И вот тут-то, в этой вечерней тишине, когда вокруг ни души, только коровьи бока покачиваются в такт шагам, — к нему и пришли воспоминания.
Он закрыл глаза на миг, и перед ним, сквозь марево поднимающейся от земли пыли, возникла она.
Бабушка Марфа.
Невысокая, кругленькая, вся какая-то мягкая и тёплая, как свежеиспечённый хлеб.
Глаза у неё были выцветшие, голубые, с лучиками морщин, и смотрели они всегда ласково, даже когда бабушка сердилась.
А сердилась она редко, больше вздыхала.
Макар помнил её избу — ту самую, на краю деревни, где теперь живёт кума, у которой мать вчера пила. Только тогда изба была другой.

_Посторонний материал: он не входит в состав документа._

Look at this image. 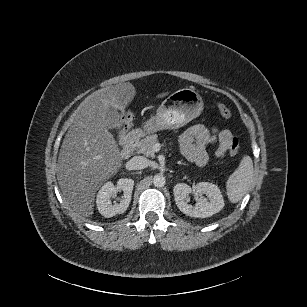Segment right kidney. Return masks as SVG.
I'll return each instance as SVG.
<instances>
[{"label": "right kidney", "mask_w": 307, "mask_h": 307, "mask_svg": "<svg viewBox=\"0 0 307 307\" xmlns=\"http://www.w3.org/2000/svg\"><path fill=\"white\" fill-rule=\"evenodd\" d=\"M133 185L132 179H120L118 186L123 191V198L120 203L112 205L110 197L115 191V186L112 182L103 183L96 195V208L99 213L105 217L123 213L130 204Z\"/></svg>", "instance_id": "obj_1"}]
</instances>
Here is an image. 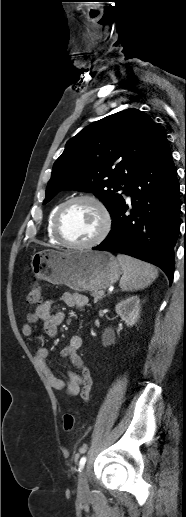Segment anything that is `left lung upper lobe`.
Returning <instances> with one entry per match:
<instances>
[{
	"label": "left lung upper lobe",
	"mask_w": 186,
	"mask_h": 517,
	"mask_svg": "<svg viewBox=\"0 0 186 517\" xmlns=\"http://www.w3.org/2000/svg\"><path fill=\"white\" fill-rule=\"evenodd\" d=\"M164 138L154 121L137 109L93 122L68 140L55 161L43 204L62 190H83L93 192L113 216L125 203L116 192L126 194L130 180Z\"/></svg>",
	"instance_id": "left-lung-upper-lobe-1"
}]
</instances>
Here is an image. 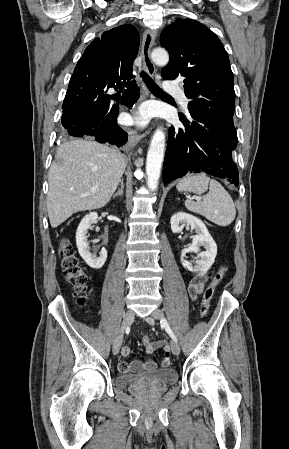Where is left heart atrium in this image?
<instances>
[{
	"instance_id": "left-heart-atrium-1",
	"label": "left heart atrium",
	"mask_w": 289,
	"mask_h": 449,
	"mask_svg": "<svg viewBox=\"0 0 289 449\" xmlns=\"http://www.w3.org/2000/svg\"><path fill=\"white\" fill-rule=\"evenodd\" d=\"M149 116H150V110L146 107H143L137 112V114L135 116L130 118L129 122L145 124L148 121Z\"/></svg>"
}]
</instances>
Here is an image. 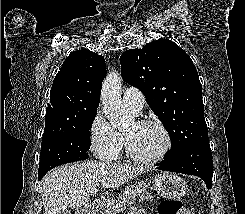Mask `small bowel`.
Returning a JSON list of instances; mask_svg holds the SVG:
<instances>
[{
	"label": "small bowel",
	"mask_w": 245,
	"mask_h": 214,
	"mask_svg": "<svg viewBox=\"0 0 245 214\" xmlns=\"http://www.w3.org/2000/svg\"><path fill=\"white\" fill-rule=\"evenodd\" d=\"M130 214H145L144 211L138 207H133Z\"/></svg>",
	"instance_id": "c3829d8e"
}]
</instances>
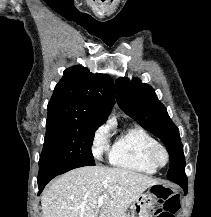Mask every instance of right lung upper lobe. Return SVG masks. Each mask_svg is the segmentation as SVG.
Here are the masks:
<instances>
[{
    "mask_svg": "<svg viewBox=\"0 0 211 217\" xmlns=\"http://www.w3.org/2000/svg\"><path fill=\"white\" fill-rule=\"evenodd\" d=\"M114 104L113 81L107 74L91 73L76 65L64 71L48 103V118L103 124Z\"/></svg>",
    "mask_w": 211,
    "mask_h": 217,
    "instance_id": "cb5924a9",
    "label": "right lung upper lobe"
}]
</instances>
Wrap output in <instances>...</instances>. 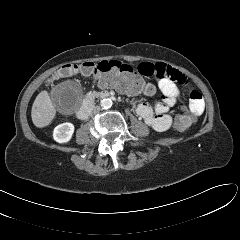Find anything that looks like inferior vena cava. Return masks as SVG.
<instances>
[{
    "label": "inferior vena cava",
    "instance_id": "inferior-vena-cava-1",
    "mask_svg": "<svg viewBox=\"0 0 240 240\" xmlns=\"http://www.w3.org/2000/svg\"><path fill=\"white\" fill-rule=\"evenodd\" d=\"M100 111V107L99 106H96V107H89V112L90 113H98Z\"/></svg>",
    "mask_w": 240,
    "mask_h": 240
}]
</instances>
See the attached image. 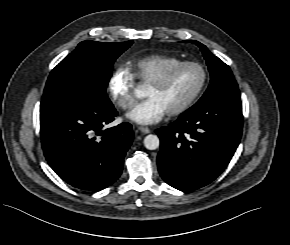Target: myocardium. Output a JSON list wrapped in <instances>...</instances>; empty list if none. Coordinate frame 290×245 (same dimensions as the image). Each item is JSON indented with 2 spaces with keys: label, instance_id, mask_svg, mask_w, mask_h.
<instances>
[{
  "label": "myocardium",
  "instance_id": "f54148a6",
  "mask_svg": "<svg viewBox=\"0 0 290 245\" xmlns=\"http://www.w3.org/2000/svg\"><path fill=\"white\" fill-rule=\"evenodd\" d=\"M183 67H197V68H199L202 72V81H201L199 87L196 89V91L191 95V97L186 102H184L179 107L167 112L168 115H170V116H177V115H180V114L186 112L199 99V97L204 92V90L207 86V82H208V73H207L206 68L198 62L182 61V62H179V63H176L172 66L167 67L166 69L161 71L159 74H157L153 79H151L147 83V85L161 86L169 79V77L171 76V74L173 72H175L178 69L183 68Z\"/></svg>",
  "mask_w": 290,
  "mask_h": 245
}]
</instances>
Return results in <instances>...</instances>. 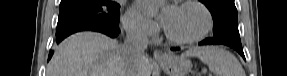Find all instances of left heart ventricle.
<instances>
[{
  "instance_id": "left-heart-ventricle-1",
  "label": "left heart ventricle",
  "mask_w": 287,
  "mask_h": 76,
  "mask_svg": "<svg viewBox=\"0 0 287 76\" xmlns=\"http://www.w3.org/2000/svg\"><path fill=\"white\" fill-rule=\"evenodd\" d=\"M204 25L203 13L194 6H185L175 8V12L165 28L175 37L189 38L197 35Z\"/></svg>"
}]
</instances>
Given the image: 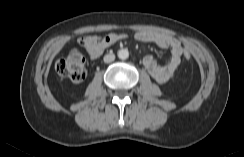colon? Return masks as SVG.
<instances>
[{"label": "colon", "instance_id": "obj_1", "mask_svg": "<svg viewBox=\"0 0 244 157\" xmlns=\"http://www.w3.org/2000/svg\"><path fill=\"white\" fill-rule=\"evenodd\" d=\"M116 39V36L113 34H109L105 37L95 36V40L101 46H110ZM182 55L187 61L191 59V53L188 49H184ZM56 71L60 76L68 78L73 82L83 81L86 77V68L85 58L82 52L78 48H71L65 57L57 61Z\"/></svg>", "mask_w": 244, "mask_h": 157}]
</instances>
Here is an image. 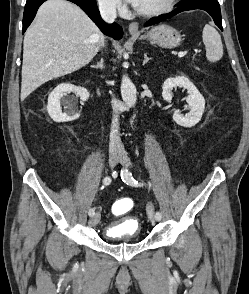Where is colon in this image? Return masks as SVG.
Listing matches in <instances>:
<instances>
[{"mask_svg": "<svg viewBox=\"0 0 249 294\" xmlns=\"http://www.w3.org/2000/svg\"><path fill=\"white\" fill-rule=\"evenodd\" d=\"M133 206V200H131L130 198H122L114 203L112 211L115 215L120 216L131 211Z\"/></svg>", "mask_w": 249, "mask_h": 294, "instance_id": "1", "label": "colon"}]
</instances>
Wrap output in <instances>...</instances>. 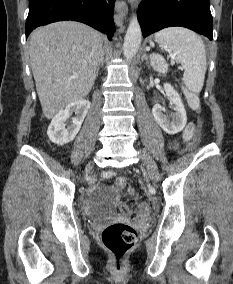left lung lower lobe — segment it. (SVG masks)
Masks as SVG:
<instances>
[{
	"instance_id": "left-lung-lower-lobe-1",
	"label": "left lung lower lobe",
	"mask_w": 233,
	"mask_h": 284,
	"mask_svg": "<svg viewBox=\"0 0 233 284\" xmlns=\"http://www.w3.org/2000/svg\"><path fill=\"white\" fill-rule=\"evenodd\" d=\"M143 37L166 27H186L212 40L209 0H143L137 11Z\"/></svg>"
}]
</instances>
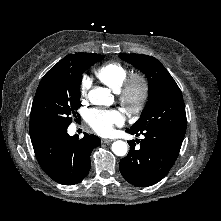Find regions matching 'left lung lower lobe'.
I'll list each match as a JSON object with an SVG mask.
<instances>
[{
  "label": "left lung lower lobe",
  "instance_id": "obj_1",
  "mask_svg": "<svg viewBox=\"0 0 221 221\" xmlns=\"http://www.w3.org/2000/svg\"><path fill=\"white\" fill-rule=\"evenodd\" d=\"M176 129H127L130 134L144 135L140 148L129 141L130 150L121 159L119 169L122 176L132 185L147 187L156 184L166 176L178 157L185 132L186 119L179 117Z\"/></svg>",
  "mask_w": 221,
  "mask_h": 221
}]
</instances>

Белёные стены, чистые половики, в красном углу — икона Спаса с мерцающей лампадкой.
И запах!
Запах сушёных трав, мяты и яблок, которые лежали в погребе до самого Рождества.

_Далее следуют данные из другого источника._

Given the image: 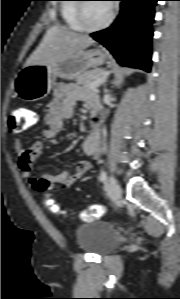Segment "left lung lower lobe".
Wrapping results in <instances>:
<instances>
[{"mask_svg":"<svg viewBox=\"0 0 180 299\" xmlns=\"http://www.w3.org/2000/svg\"><path fill=\"white\" fill-rule=\"evenodd\" d=\"M121 10L107 29L91 34L123 66L151 69L154 7L158 0H120Z\"/></svg>","mask_w":180,"mask_h":299,"instance_id":"1","label":"left lung lower lobe"}]
</instances>
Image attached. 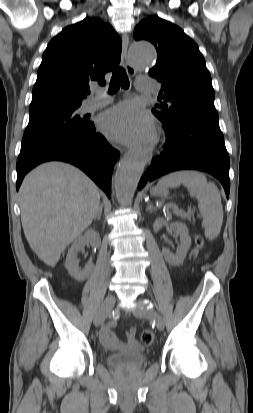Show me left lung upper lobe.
Masks as SVG:
<instances>
[{
  "instance_id": "1",
  "label": "left lung upper lobe",
  "mask_w": 253,
  "mask_h": 413,
  "mask_svg": "<svg viewBox=\"0 0 253 413\" xmlns=\"http://www.w3.org/2000/svg\"><path fill=\"white\" fill-rule=\"evenodd\" d=\"M136 40H148L158 59L149 75L162 83L152 112L166 125L191 116L218 120L215 93L197 44L178 26L158 17L143 19L134 30Z\"/></svg>"
}]
</instances>
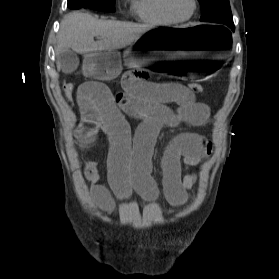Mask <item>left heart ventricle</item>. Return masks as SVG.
<instances>
[{
  "instance_id": "left-heart-ventricle-1",
  "label": "left heart ventricle",
  "mask_w": 279,
  "mask_h": 279,
  "mask_svg": "<svg viewBox=\"0 0 279 279\" xmlns=\"http://www.w3.org/2000/svg\"><path fill=\"white\" fill-rule=\"evenodd\" d=\"M169 10L179 18L187 17L193 9L192 0H167Z\"/></svg>"
}]
</instances>
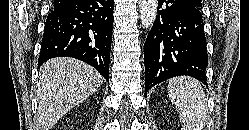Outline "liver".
<instances>
[{
    "instance_id": "obj_1",
    "label": "liver",
    "mask_w": 249,
    "mask_h": 130,
    "mask_svg": "<svg viewBox=\"0 0 249 130\" xmlns=\"http://www.w3.org/2000/svg\"><path fill=\"white\" fill-rule=\"evenodd\" d=\"M103 77L73 58H53L40 68L37 83L38 123L50 130L69 110L94 94Z\"/></svg>"
}]
</instances>
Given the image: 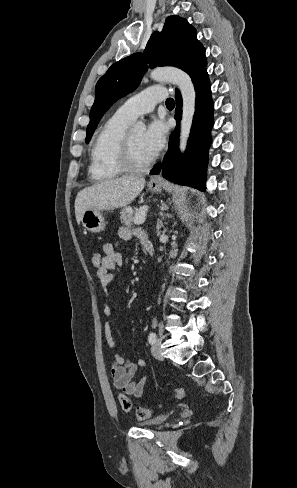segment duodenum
<instances>
[{
  "instance_id": "1",
  "label": "duodenum",
  "mask_w": 297,
  "mask_h": 488,
  "mask_svg": "<svg viewBox=\"0 0 297 488\" xmlns=\"http://www.w3.org/2000/svg\"><path fill=\"white\" fill-rule=\"evenodd\" d=\"M145 248H146V251L148 252V254L150 256H153L154 255L155 249H154V246L152 244H149V245L145 246Z\"/></svg>"
}]
</instances>
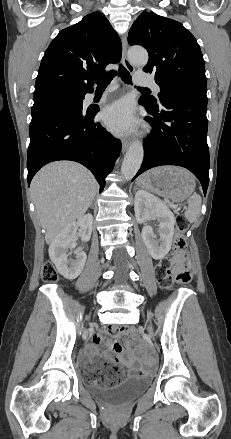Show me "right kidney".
I'll list each match as a JSON object with an SVG mask.
<instances>
[{"label":"right kidney","mask_w":231,"mask_h":439,"mask_svg":"<svg viewBox=\"0 0 231 439\" xmlns=\"http://www.w3.org/2000/svg\"><path fill=\"white\" fill-rule=\"evenodd\" d=\"M93 217L86 214L80 217L77 222L66 226L55 237L49 247V257L55 264L58 272L66 279L73 280L82 272L87 255L81 248L76 247V233L78 228L82 229L81 239L87 242L91 237ZM69 250L74 252V259L68 258Z\"/></svg>","instance_id":"obj_1"}]
</instances>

Он прибегал к бабушке всякий раз, когда дома становилось невмоготу.
Мать тогда ещё не ушла в запой окончательно, но отец...
Отец, косолапый, злой, с бритым черепом, возвращался с работы и искал, к чему бы придраться.

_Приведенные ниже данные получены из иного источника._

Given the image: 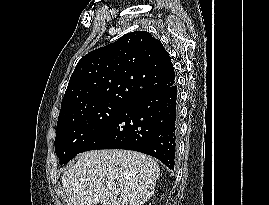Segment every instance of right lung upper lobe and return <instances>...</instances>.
Masks as SVG:
<instances>
[{
  "label": "right lung upper lobe",
  "instance_id": "obj_1",
  "mask_svg": "<svg viewBox=\"0 0 269 205\" xmlns=\"http://www.w3.org/2000/svg\"><path fill=\"white\" fill-rule=\"evenodd\" d=\"M174 84V67L163 44L146 31L131 32L80 59L58 119L102 102L130 105Z\"/></svg>",
  "mask_w": 269,
  "mask_h": 205
}]
</instances>
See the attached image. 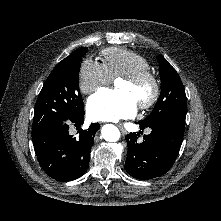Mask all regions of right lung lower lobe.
<instances>
[{
    "mask_svg": "<svg viewBox=\"0 0 221 221\" xmlns=\"http://www.w3.org/2000/svg\"><path fill=\"white\" fill-rule=\"evenodd\" d=\"M84 113L67 120L57 121L32 135L39 164L51 178L68 182L81 177L89 166L91 147L100 125L93 123L87 130H80L77 137L69 134L71 123L80 126Z\"/></svg>",
    "mask_w": 221,
    "mask_h": 221,
    "instance_id": "obj_1",
    "label": "right lung lower lobe"
}]
</instances>
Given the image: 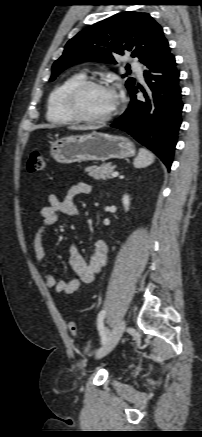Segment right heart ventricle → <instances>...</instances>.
Masks as SVG:
<instances>
[{"label":"right heart ventricle","mask_w":202,"mask_h":437,"mask_svg":"<svg viewBox=\"0 0 202 437\" xmlns=\"http://www.w3.org/2000/svg\"><path fill=\"white\" fill-rule=\"evenodd\" d=\"M85 79L82 73H76L58 84L50 93L47 101L46 117L53 124L63 125L75 120L68 115L64 108V97L68 90L79 81Z\"/></svg>","instance_id":"e07e8e85"}]
</instances>
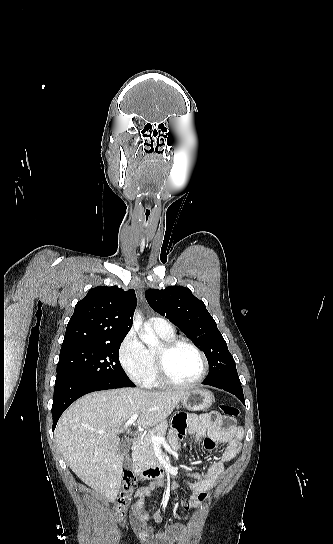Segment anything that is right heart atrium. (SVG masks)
Listing matches in <instances>:
<instances>
[{"instance_id": "obj_1", "label": "right heart atrium", "mask_w": 333, "mask_h": 544, "mask_svg": "<svg viewBox=\"0 0 333 544\" xmlns=\"http://www.w3.org/2000/svg\"><path fill=\"white\" fill-rule=\"evenodd\" d=\"M118 359L130 380L144 383L149 370L148 351L134 330H130L122 340Z\"/></svg>"}]
</instances>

И Макар, маленький, тощий, с огромными от страха глазами, бежал через огород, через калитку, что скрипела, как раненая птица, — и вот он в бабушкиных руках.
Та никогда не спрашивала.
Только отворяла дверь, качала головой — и всё понимала.
Сажала его за стол, наливала парного молока в глиняную кружку, доставала из печи горшок с кашей — пшённой, рассыпчатой, с тыквой.
А потом садилась рядом, гладила по голове и начинала тихо, монотонно рассказывать сказки.
Не про Иванов-дураков и жар-птиц, а про свою жизнь
. Про войну, про голод, про то, как они с дедом поднимали эту деревню из руин.
«Всё, Макарка, пройдёт, — говорила она, и голос её был как тихая музыка. — И боль пройдёт, и страх пройдёт. Ты только душу не озлобь. Самое страшное — это когда душа чёрной становится».
Макар тогда не до конца понимал эти слова.
Он просто сидел, прижавшись к бабушкиному боку, слушал её сердце — глухое, надёжное — и чувствовал себя защищённым.
Никто его там не найдёт.
Ни отец пьяный, ни деревенские мальчишки, которые дразнили его «подкидышем». Там, у бабушки, он был просто Макар. Макарка, внучек, касатик.
А потом бабушка заболела.
Это случилось осенью, когда первые заморозки посеребрили траву по утрам. Макару тогда шёл одиннадцатый год.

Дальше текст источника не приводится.